If we operate from the perspective of dieting to correct our flaws, we’re setting ourselves up to fail. When people perceive themselves as flawed, they continue rigidly identifying with the problem – even as they lose weight – their body shape changes, but their sense of self-value does not. This is a significant reason why so many people who lose weight regain it in time to come. When we make healthful choices as an expression of self-respect and self-value, we shift our energy vibration.
We are born worthy. We don’t have to earn our worth – we simply have to embrace it. We need to become in consciousness the equivalent of all we’re seeking to accomplish. In addition, our behavior needs to reflect our beliefs and desires if we are to reach our goals.

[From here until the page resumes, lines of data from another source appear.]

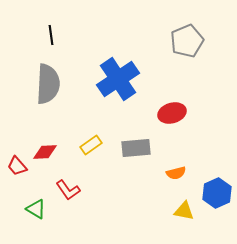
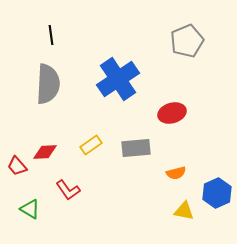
green triangle: moved 6 px left
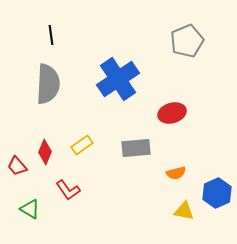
yellow rectangle: moved 9 px left
red diamond: rotated 65 degrees counterclockwise
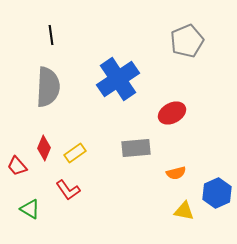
gray semicircle: moved 3 px down
red ellipse: rotated 12 degrees counterclockwise
yellow rectangle: moved 7 px left, 8 px down
red diamond: moved 1 px left, 4 px up
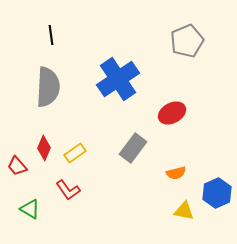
gray rectangle: moved 3 px left; rotated 48 degrees counterclockwise
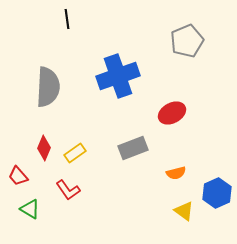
black line: moved 16 px right, 16 px up
blue cross: moved 3 px up; rotated 15 degrees clockwise
gray rectangle: rotated 32 degrees clockwise
red trapezoid: moved 1 px right, 10 px down
yellow triangle: rotated 25 degrees clockwise
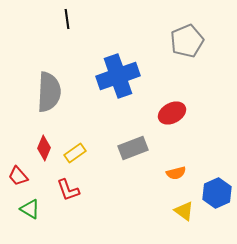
gray semicircle: moved 1 px right, 5 px down
red L-shape: rotated 15 degrees clockwise
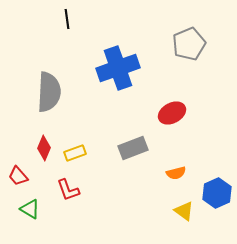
gray pentagon: moved 2 px right, 3 px down
blue cross: moved 8 px up
yellow rectangle: rotated 15 degrees clockwise
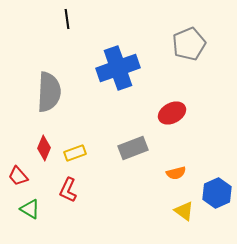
red L-shape: rotated 45 degrees clockwise
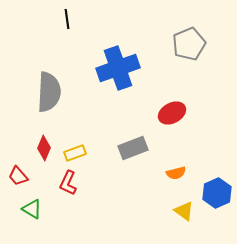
red L-shape: moved 7 px up
green triangle: moved 2 px right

We are never given a challenge greater than our ability to overcome it – this is a spiritual truth and applies to you. Each challenge is a personal lesson. The inner riches we most desire cannot be purchased. With money we can buy many things, but not self-mastery. Our soul growth has to be earned, our skills have to be developed. With money, for instance, we can buy a Stradivarius violin or a Steinway piano, but we can’t buy the ability to play it. We can buy self-development books and CDs, but we can’t buy self-development. We can buy bariatric surgery and cosmetic surgery, but we can’t buy freedom from food addiction. Freedom from a fault-finding mind can’t be purchased; we have to earn it with our self-discipline, our patience, and our persistence.
Mastering our cravings for food is one of the great disciplines, and it gives us much more than a trim figure. Practicing this discipline, we can gain many inner riches: freedom from an obsessive mind and physical compulsions; joy of accomplishment, and self-respect, self-worth, and self-appreciation. Authentic confidence and peace of mind are the fruits of self-discipline.
Realizing your worth as a human being is an essential element in ending self-defeating behaviors and fulfilling your potential. Making peace with gentle self-discipline can help us transform our lives. There’s no use looking back and wishing you’d done things differently. Let the past go. It is finished. Today you have an opportunity to sow new seeds – seeds of success. And you will reap what you sow. You can have the peace you hunger for.
Adapted from Slim, Happy & Free: The Ultimate Guide to Ending Yo-Yo Dieting, Finding Peace, and Fulfilling Your Life by Joanne Reid Rodrigues.